The wealth of spatial data available for the exploration industry in New Zealand has increased the amount of potentially valuable information but brings with it the risk of becoming hoarders of unorganised digital data. With sources ranging from individual explorers to local district councils and government entities, data has become available in various formats, with uniquely attributed features and at different resolutions. The challenge is to establish a well-defined workflow that can integrate large volumes of diverse data into a useful structure that can “declutter” and enable maximum usability of the available data.

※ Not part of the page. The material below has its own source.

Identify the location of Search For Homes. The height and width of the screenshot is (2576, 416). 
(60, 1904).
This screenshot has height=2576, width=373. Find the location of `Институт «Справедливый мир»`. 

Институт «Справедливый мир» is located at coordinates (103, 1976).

The foundation of the workflow relies on a solid design for the spatial databases and data repositories, that not only meet industry standards but also suit project needs. The structure should allow users to efficiently upload, visualise and query large amounts of data, i.e. geochemistry analyses, drill hole logs, geological information at different resolutions, etc. After completing the database design, the available data can be collected and appended on an ad-hoc basis. The data collection workflow should always involve quality checking to identify and correct potential errors in the source material, and GIS analysis and operations to convert, compact and format the data before uploading to the databases and data repositories. Only then the data will be ready to be efficiently used for statistical and GIS analysis.
Creating and following a well-established workflow will greatly improve how the data is managed and maintained in a logical, organised and user‐friendly way. Structuring data in organised relational databases and data repositories will allow explorers to use their data effectively and efficiently to gain a competitive advantage in resource exploration.